PROMPT
Whenever the word "blindata" appears in a line of the listing, copy that line.

INPUT DATA
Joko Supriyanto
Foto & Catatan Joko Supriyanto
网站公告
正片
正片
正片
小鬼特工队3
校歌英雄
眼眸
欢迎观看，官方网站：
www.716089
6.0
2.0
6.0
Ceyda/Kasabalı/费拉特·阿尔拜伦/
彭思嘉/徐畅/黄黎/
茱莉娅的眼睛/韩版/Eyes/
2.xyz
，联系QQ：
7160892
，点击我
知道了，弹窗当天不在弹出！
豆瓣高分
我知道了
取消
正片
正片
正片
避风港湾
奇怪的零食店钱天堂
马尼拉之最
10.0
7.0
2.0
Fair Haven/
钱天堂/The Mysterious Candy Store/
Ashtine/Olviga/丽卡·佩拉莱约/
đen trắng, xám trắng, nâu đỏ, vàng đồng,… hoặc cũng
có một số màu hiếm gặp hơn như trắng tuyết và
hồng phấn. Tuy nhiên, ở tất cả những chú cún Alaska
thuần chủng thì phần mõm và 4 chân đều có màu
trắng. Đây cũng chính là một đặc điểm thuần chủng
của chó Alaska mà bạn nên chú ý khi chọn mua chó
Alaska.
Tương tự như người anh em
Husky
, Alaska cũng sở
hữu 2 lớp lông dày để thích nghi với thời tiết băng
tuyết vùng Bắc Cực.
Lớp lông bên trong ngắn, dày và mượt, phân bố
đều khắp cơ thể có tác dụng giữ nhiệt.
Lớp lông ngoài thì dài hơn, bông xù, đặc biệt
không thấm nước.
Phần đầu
* * *
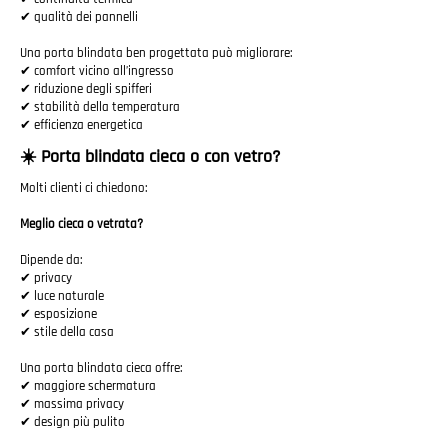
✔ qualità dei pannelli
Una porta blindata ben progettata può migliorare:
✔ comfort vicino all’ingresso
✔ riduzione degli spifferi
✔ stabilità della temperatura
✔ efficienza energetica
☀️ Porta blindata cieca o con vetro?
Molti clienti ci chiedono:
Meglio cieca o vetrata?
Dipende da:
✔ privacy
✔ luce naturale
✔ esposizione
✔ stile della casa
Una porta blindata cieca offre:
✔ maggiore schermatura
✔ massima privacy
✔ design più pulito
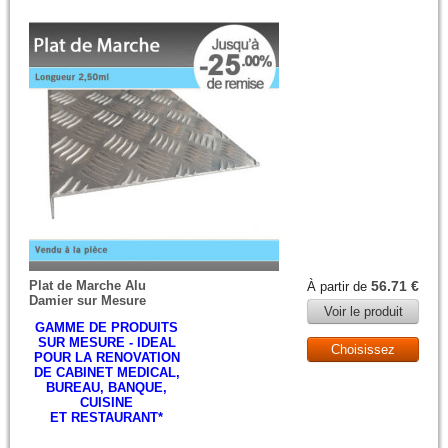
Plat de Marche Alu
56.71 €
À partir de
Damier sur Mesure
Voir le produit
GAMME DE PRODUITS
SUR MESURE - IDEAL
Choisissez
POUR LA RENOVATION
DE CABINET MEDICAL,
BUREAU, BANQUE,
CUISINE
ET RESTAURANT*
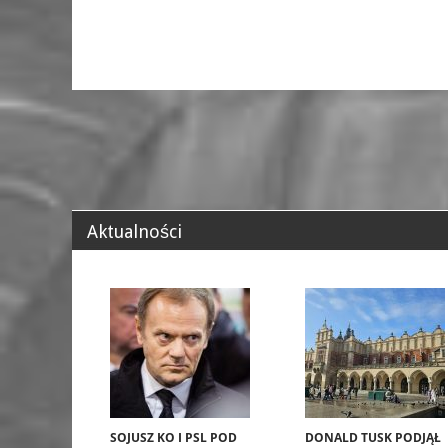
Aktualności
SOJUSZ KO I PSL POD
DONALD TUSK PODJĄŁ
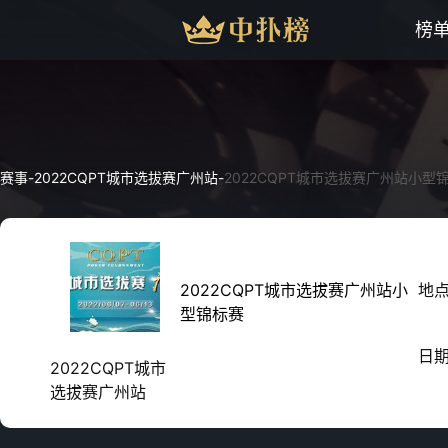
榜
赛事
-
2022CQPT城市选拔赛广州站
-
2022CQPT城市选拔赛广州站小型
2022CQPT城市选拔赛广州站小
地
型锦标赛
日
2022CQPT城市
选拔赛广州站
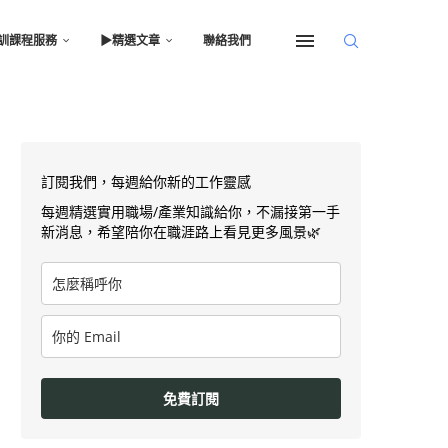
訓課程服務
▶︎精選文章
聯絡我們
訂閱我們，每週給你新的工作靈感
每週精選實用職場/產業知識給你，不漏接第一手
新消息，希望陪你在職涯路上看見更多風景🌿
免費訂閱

RESPONSE TO THIS EXERCISE
Una porta blindata ben progettata può migliorare:
☀️ Porta blindata cieca o con vetro?
Una porta blindata cieca offre:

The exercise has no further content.